The mass of men lead lives of quiet desperation, Henry David Thoreau


Para sua desgraça, recordar tornava-se cada vez mais irresistível com o passar lento dos dias que se amontoavam, também irresistivelmente. As memórias acossavam-no, mordiam-lhe as canelas do ser com uma tenacidade crescente e terrível. Ao contrário do esquecimento que poderia ter suposto, o passado tornava-se também cada vez mais claro, uma nitidez seletiva que realçava o sofrimento, o erro, a frustração e o trauma. Eram raros os momentos felizes que lhe ocorriam e como tinha pouco com que se ocupar ou distrair e vivia cada vez mais na mente, raramente ou nunca era feliz.
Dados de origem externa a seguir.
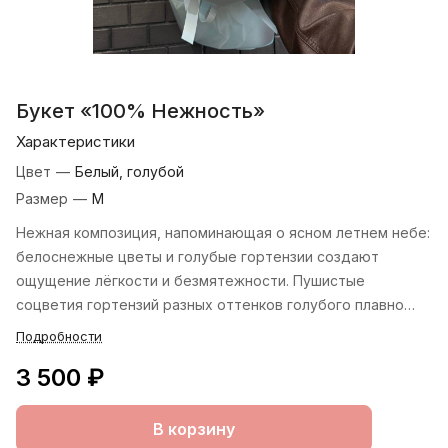
Букет «100% Нежность»
Характеристики
Цвет
—
Белый, голубой
Размер
—
М
Нежная композиция, напоминающая о ясном летнем небе:
белоснежные цветы и голубые гортензии создают
ощущение лёгкости и безмятежности. Пушистые
соцветия гортензий разных оттенков голубого плавно
перетекают в чистоту белых цветов, формируя
Подробности
акварельный эффект.
3 500 ₽
В корзину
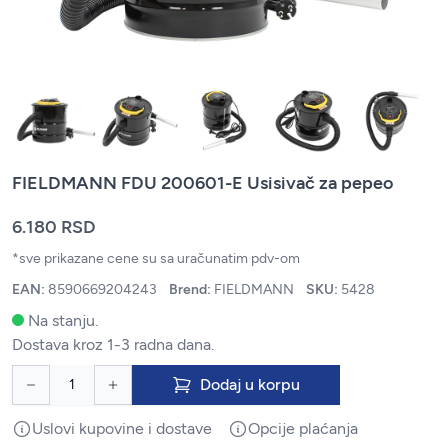
FIELDMANN FDU 200601-E Usisivač za pepeo
6.180 RSD
*sve prikazane cene su sa uračunatim pdv-om
EAN:
8590669204243
Brend:
FIELDMANN
SKU:
5428
Na stanju.
Dostava kroz 1-3 radna dana.
Dodaj u korpu
Uslovi kupovine i dostave
Opcije plaćanja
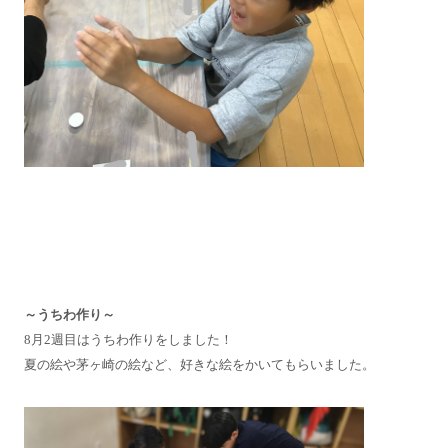
～うちわ作り～
8月2週目はうちわ作りをしました！
夏の絵や茅ヶ崎の絵など、好きな絵をかいてもらいました。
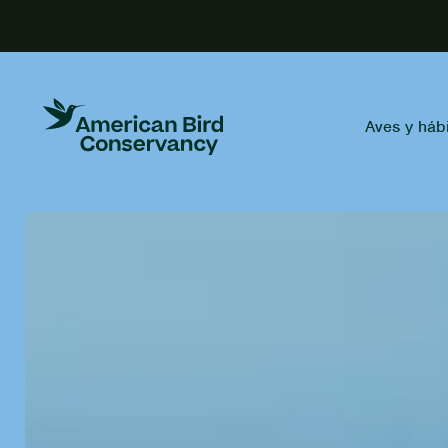
Aves y hábi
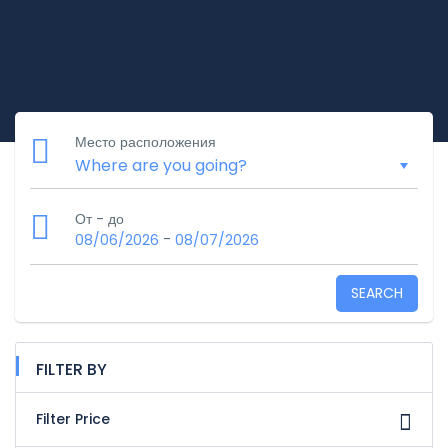
Место расположения
От - до
-
08/06/2026
08/07/2026
SEARCH
FILTER BY
Filter Price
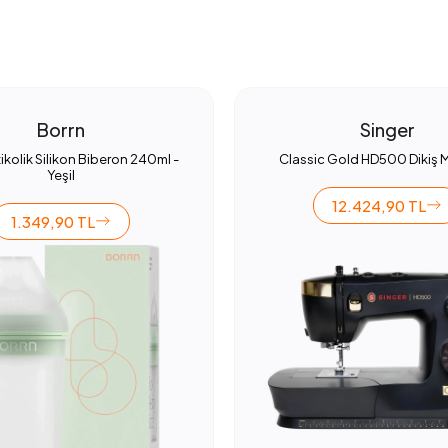
Borrn
Singer
ikolik Silikon Biberon 240ml -
Classic Gold HD500 Dikiş 
Yeşil
12.424,90 TL
1.349,90 TL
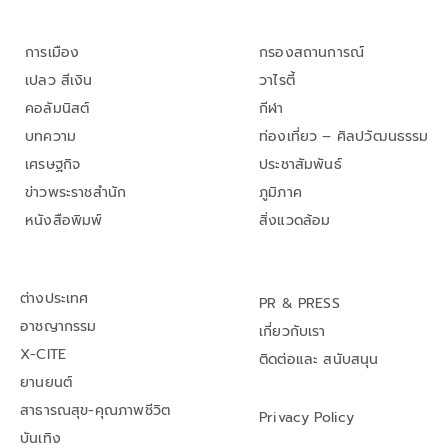
การเมือง
กรองสถานการณ์
เปลว สีเงิน
วาไรตี้
คอลัมนิสต์
กีฬา
บทความ
ท่องเที่ยว – ศิลปวัฒนธรรม
เศรษฐกิจ
ประชาสัมพันธ์
ข่าวพระราชสำนัก
ภูมิภาค
หนังสือพิมพ์
สิ่งแวดล้อม
ต่างประเทศ
PR & PRESS
อาชญากรรม
เกี่ยวกับเรา
X-CITE
ติดต่อและ สนับสนุน
ยานยนต์
สาธารณสุข-คุณภาพชีวิต
Privacy Policy
บันเทิง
O assédio constante da memória tornava, além disso, ainda mais doloroso o vagar pastoso do tempo, que se arrastava como lava na planície. Achava por isso de uma ironia de mau gosto o fascínio que a lentidão dos dias meridionais exercia sobre as pessoas do norte, das cidades e do litoral, gente farta de pressa e de azáfama, gente sedenta de mais tempo. De mais tempo precisamente para pensar na vida, essa angústia. Para que raio é que havemos de querer mais tempo?!... Além de uma pequena horta e de uns quantos animais de criação, meia dúzia de galinhas e um galo, alguns coelhos, um casal de gansos e um porco, e de constantes pequenos arranjos na propriedade, tinha pouco com que se ocupar e menos ainda com que se distrair. Não tinha televisão, não gostava de ler livros, desprezava as notícias e as conversas da rádio e os seus momentos livres, longos, eram passados a recordar o que não queria. Gostava de música, alguma, cada vez mais a banda sonora de uma melancolia. 
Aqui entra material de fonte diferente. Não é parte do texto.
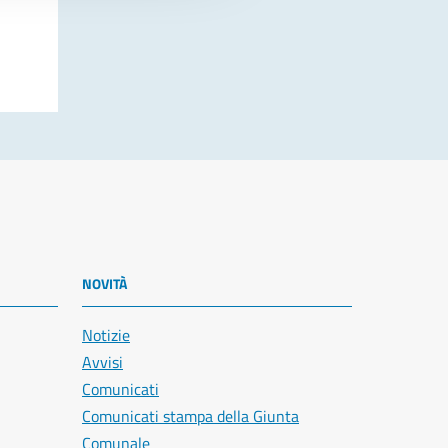
NOVITÀ
Notizie
Avvisi
Comunicati
Comunicati stampa della Giunta
Comunale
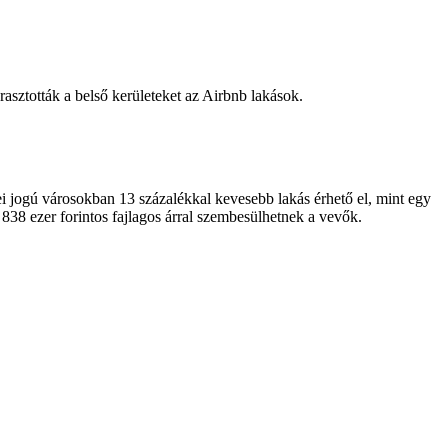
rasztották a belső kerületeket az Airbnb lakások.
i jogú városokban 13 százalékkal kevesebb lakás érhető el, mint egy
38 ezer forintos fajlagos árral szembesülhetnek a vevők.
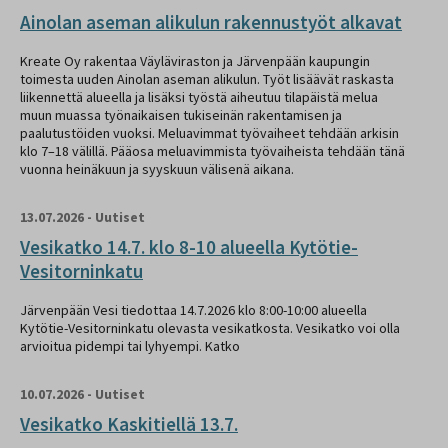
Ainolan aseman alikulun rakennustyöt alkavat
Kreate Oy rakentaa Väyläviraston ja Järvenpään kaupungin
toimesta uuden Ainolan aseman alikulun. Työt lisäävät raskasta
liikennettä alueella ja lisäksi työstä aiheutuu tilapäistä melua
muun muassa työnaikaisen tukiseinän rakentamisen ja
paalutustöiden vuoksi. Meluavimmat työvaiheet tehdään arkisin
klo 7–18 välillä. Pääosa meluavimmista työvaiheista tehdään tänä
vuonna heinäkuun ja syyskuun välisenä aikana.
13.07.2026
-
Uutiset
Vesikatko 14.7. klo 8-10 alueella Kytötie-
Vesitorninkatu
Järvenpään Vesi tiedottaa 14.7.2026 klo 8:00-10:00 alueella
Kytötie-Vesitorninkatu olevasta vesikatkosta. Vesikatko voi olla
arvioitua pidempi tai lyhyempi. Katko
10.07.2026
-
Uutiset
Vesikatko Kaskitiellä 13.7.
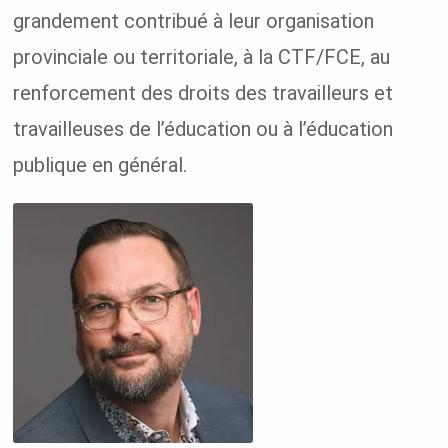
grandement contribué à leur organisation
provinciale ou territoriale, à la CTF/FCE, au
renforcement des droits des travailleurs et
travailleuses de l’éducation ou à l’éducation
publique en général.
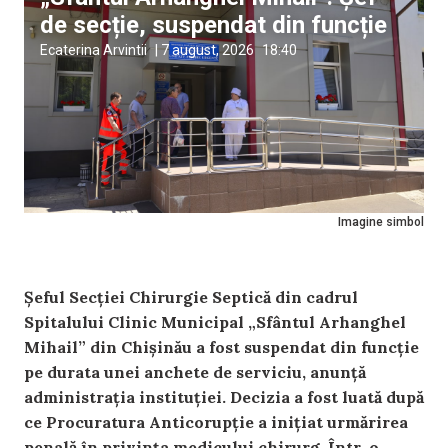
de secție, suspendat din funcție
Ecaterina Arvintii
|
7 august, 2026
18:40
Imagine simbol
Șeful Secției Chirurgie Septică din cadrul
Spitalului Clinic Municipal „Sfântul Arhanghel
Mihail” din Chișinău a fost suspendat din funcție
pe durata unei anchete de serviciu, anunță
administrația instituției. Decizia a fost luată după
ce Procuratura Anticorupție a inițiat urmărirea
penală în privința medicului chirurg. Într-o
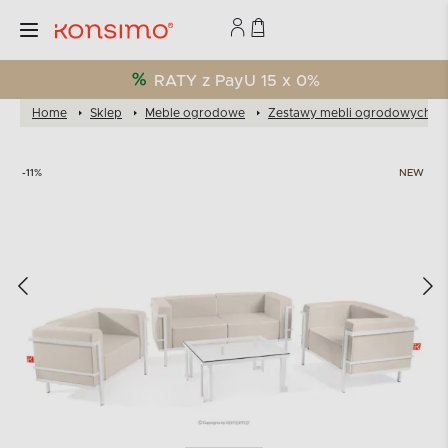
RATY z PayU 15 x 0%
Home
Sklep
Meble ogrodowe
Zestawy mebli ogrodowych
-11%
NEW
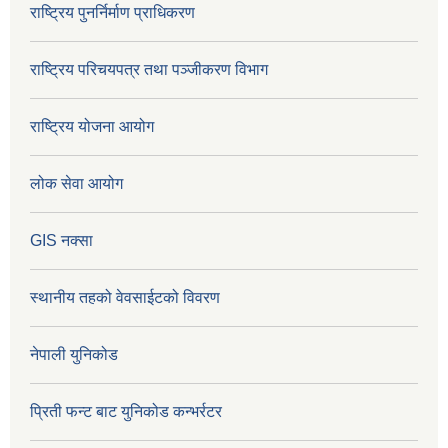
राष्ट्रिय पुनर्निर्माण प्राधिकरण
राष्ट्रिय परिचयपत्र तथा पञ्जीकरण विभाग
राष्ट्रिय योजना आयोग
लोक सेवा आयोग
GIS नक्सा
स्थानीय तहको वेवसाईटको विवरण
नेपाली युनिकोड
प्रिती फन्ट बाट युनिकोड कन्भर्रटर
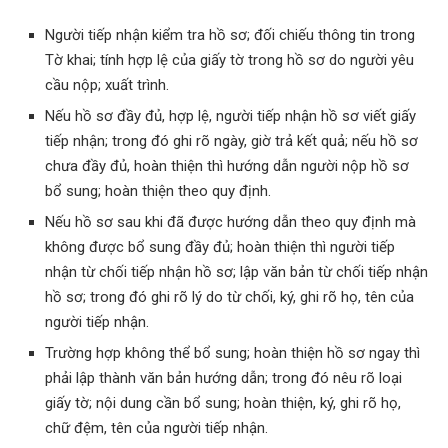
Người tiếp nhận kiểm tra hồ sơ; đối chiếu thông tin trong
Tờ khai; tính hợp lệ của giấy tờ trong hồ sơ do người yêu
cầu nộp; xuất trình.
Nếu hồ sơ đầy đủ, hợp lệ, người tiếp nhận hồ sơ viết giấy
tiếp nhận; trong đó ghi rõ ngày, giờ trả kết quả; nếu hồ sơ
chưa đầy đủ, hoàn thiện thì hướng dẫn người nộp hồ sơ
bổ sung; hoàn thiện theo quy định.
Nếu hồ sơ sau khi đã được hướng dẫn theo quy định mà
không được bổ sung đầy đủ; hoàn thiện thì người tiếp
nhận từ chối tiếp nhận hồ sơ; lập văn bản từ chối tiếp nhận
hồ sơ; trong đó ghi rõ lý do từ chối, ký, ghi rõ họ, tên của
người tiếp nhận.
Trường hợp không thể bổ sung; hoàn thiện hồ sơ ngay thì
phải lập thành văn bản hướng dẫn; trong đó nêu rõ loại
giấy tờ; nội dung cần bổ sung; hoàn thiện, ký, ghi rõ họ,
chữ đệm, tên của người tiếp nhận.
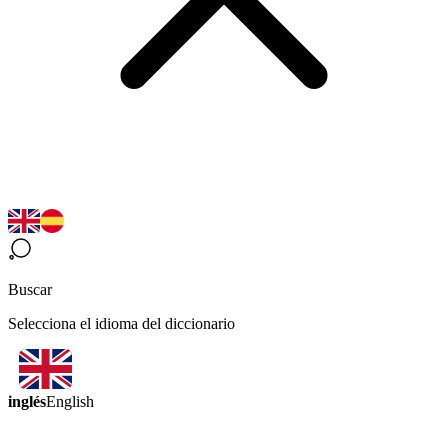
Buscar
Selecciona el idioma del diccionario
inglés
English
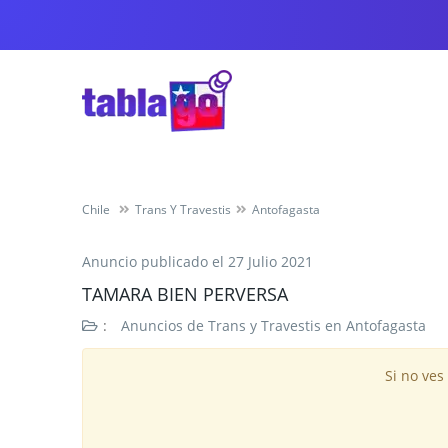
Chile
Trans Y Travestis
Antofagasta
Anuncio publicado el
27 Julio 2021
TAMARA BIEN PERVERSA
:
Anuncios de Trans y Travestis en Antofagasta
Si no ves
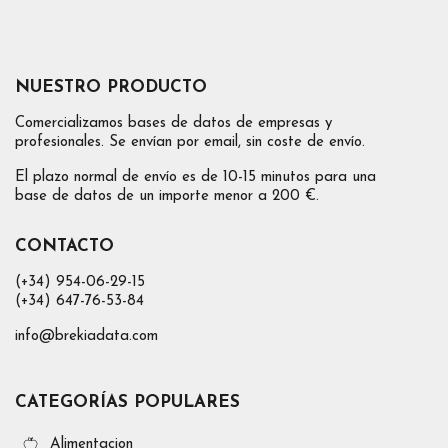
NUESTRO PRODUCTO
Comercializamos bases de datos de empresas y
profesionales. Se envían por email, sin coste de envío.
El plazo normal de envío es de 10-15 minutos para una
base de datos de un importe menor a 200 €.
CONTACTO
(+34) 954-06-29-15
(+34) 647-76-53-84
info@brekiadata.com
CATEGORÍAS POPULARES
Alimentacion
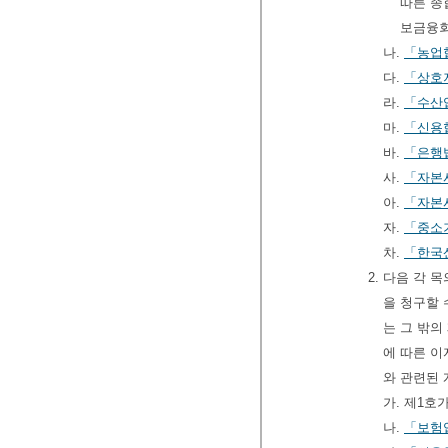
따른 종
보금융회
나.
「농업
다.
「상호
라.
「수산
마.
「신용
바.
「은행
사.
「자본
아.
「자본
자.
「중소
차.
「한국
2. 다음 각
을 청구할 
는 그 밖의
에 따른 이
와 관련된
가. 제1
나.
「보험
Os dias alentejanos mais longos, que maravilham o forasteiro por supostamente «darem para tudo» e serem mais «lentos», arrastavam a depressão como se fossem pesos nas pernas. O tudo da sua vida reduzira-se a um quinhão de coisa pouca, um punhado de terra seca e inclemente. Além disso, das dores de um ontem mais remoto, sentia saudades do cão, do último que lhe fizera companhia e que mais estimara. O rafeiro César desaparecera um dia destes, há dois anos atrás sem deixar rasto.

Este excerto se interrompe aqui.